La masacre de los jesuitas en el Salvador

En noviembre de 1989 la guerra civil asolaba El Salvador. El día 11 la guerrilla, de izquierdas, lanza una gran ofensiva contra la capital para intentar desalojar del poder al presidente Alfredo Cristiani, de derechas. La guerrilla cree en la posibilidad de una victoria militar tal y como había ocurrido en Nicaragua pocos años antes. Frente a ellos tenían a la Fuerza Armada de El Salvador. En medio, buscando una solución pacífica se encontraba la Universidad Centroamericana de El Salvador (UCA), con su rector al frente, el padre Ignacio Ellacuría. La mañana del 17 de noviembre, los cuerpos de Ellacuría y de los jesuitas Ignacio Martín Baró, Segundo Montes, Amando López, Juan Ramón Moreno, Joaquín López y López, son encontrados sin vida en el jardín de la Casa donde viven dentro de la Universidad. Junto a ellos también aparecen los cuerpos de Elba Julia Ramos, persona al servicio de la Casa, y la hija de ésta, Celina, de 15 años. Se acusa en primer momento a la guerrilla, pero pronto todas las miradas se vuelven contra el Gobierno.

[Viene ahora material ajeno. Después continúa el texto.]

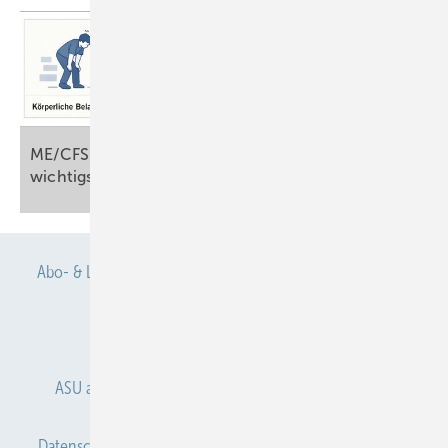
ME/CFS in der betriebsärztlichen Praxis: die
wichtigsten begleitenden
Maßnahmen
Abb. 2:
Beratungsverlauf und unterschiedlichen Zeitverläufe
im HGuA (eigene Darstellung)
Zielgruppe
Abo- & Leserservice
AGB
Alle Inhalte chronologisch
Das HGuA ist als zusätzliches und gleichzeitig präventives Projekt
Anmelden
Anmeldung & Registrierung
vorgesehen. „Zusätzlich“ bedeutet, nicht als Konkurrenzangebot zu
bereits gut etablierten Angeboten aufzutreten oder vorrangige
ASU abonnieren
ASU Partner
Autorenhinweise
Leistungen zu unterlaufen.
„Präventiv“ meint das Erkennen und Vermeiden beispielsweise einer
Datenschutz
E-Paper
Gentner Verlag
Impressum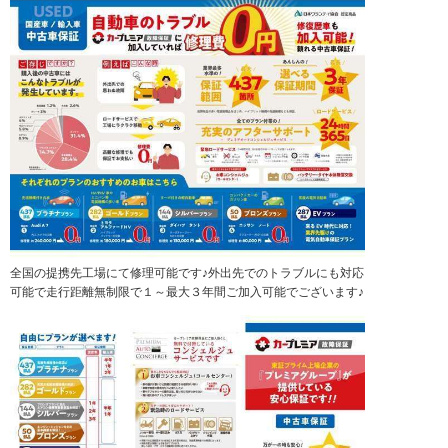
全国の提携先工場にて修理可能です♪外出先でのトラブルにも対応
可能で走行距離無制限で１～最大３年間ご加入可能でございます♪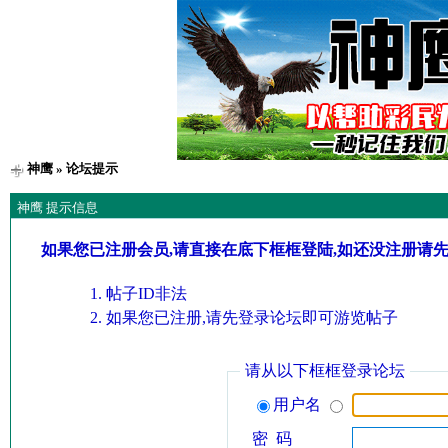
神鹰
» 论坛提示
神鹰 提示信息
如果您已注册会员,请直接在底下框框登陆,如还没注册请
帖子ID非法
如果您已注册,请先登录论坛即可游览帖子
请从以下框框登录论坛
用户名
密 码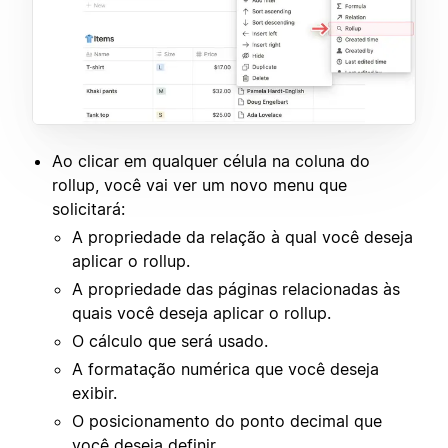
Ao clicar em qualquer célula na coluna do
rollup, você vai ver um novo menu que
solicitará:
A propriedade da relação à qual você deseja
aplicar o rollup.
A propriedade das páginas relacionadas às
quais você deseja aplicar o rollup.
O cálculo que será usado.
A formatação numérica que você deseja
exibir.
O posicionamento do ponto decimal que
você deseja definir.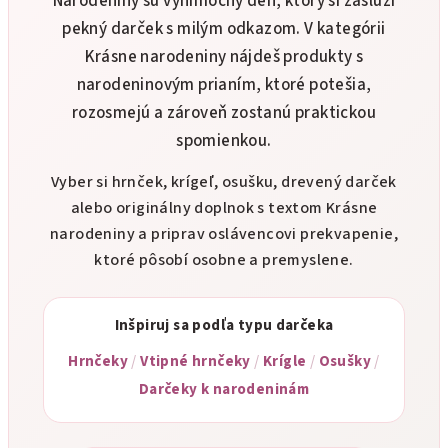
Narodeniny sú výnimočný deň, ktorý si zaslúži
k
pekný darček s milým odkazom. V kategórii
y
Krásne narodeniny nájdeš produkty s
v
ý
narodeninovým prianím, ktoré potešia,
p
rozosmejú a zároveň zostanú praktickou
i
spomienkou.
s
u
Vyber si hrnček, krígeľ, osušku, drevený darček
alebo originálny doplnok s textom Krásne
narodeniny a priprav oslávencovi prekvapenie,
ktoré pôsobí osobne a premyslene.
Inšpiruj sa podľa typu darčeka
Hrnčeky
/
Vtipné hrnčeky
/
Krígle
/
Osušky
/
Darčeky k narodeninám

Obstáculos para alcanzar Justicia

A Sidney Blanco Reyes le tocó ejercer el papel de fiscal en el caso. No puede olvidar lo que le dijo el Fiscal General cuando el juicio estaba apunto de empezar: “No se meta en este caso, deje que el juez haga todo. Los coroneles son peligrosos, no perdonan". Y es que el Gobierno puso todo tipo de obstáculos para investigar lo ocurrido. Él sufrió amenazas y coacciones que, finalmente, lo llevaron a renunciar a su cargo sin tener que explicar el motivo de la renuncia (algo obligatorio en estos casos). "Nosotros éramos incómodos. Pedíamos continuamente que investigasen más arriba". Asegura que el Ejército se comportó bien, que pusieron de su parte. Crearon una Comisión de Honor que sentó en el banquillo al coronel René Emilio Ponce y a su subordinado, el coronel Guillermo Alfredo Benavides. "Que no quede ninguno", asegura que fueron las órdenes que se dieron al pelotón del batallón Atlácatl. "Finalmente condenaron a Benavides y su ayudante a penas de 30 años, quedando el resto en libertad. Pena que fue amnistiada en 1993", explica el profesor Blanco Reyes. La sociedad civil ha seguido insistiendo en aclara la verdad y en 2016 el coronel Benavides volvió a prisión, mientras que su ayudante ha escapado al extranjero y ha confesado todo. Pero el doctor Blanco Reyes, que insiste en perseverar en la búsqueda de la Justicia, cree que no hay voluntad política "ni de derechas ni de izquierdas", para investigar y acatar la sentencia del Caso Ellacuría.

Justicia Universal

El Caso se ha reabierto recientemente, en Madrid, impulsado por el principio de Justicia Universal, algo que ha alegrado a muchas personas, aunque el profesor Sidney Blanco asegura que la "Justicia tiene que crear un efecto en el lugar donde se comete el crimen, por lo que se debe de investigar y juzgar desde el propio país ya que es más importante la defensa de los valores que condenar a una serie de personas".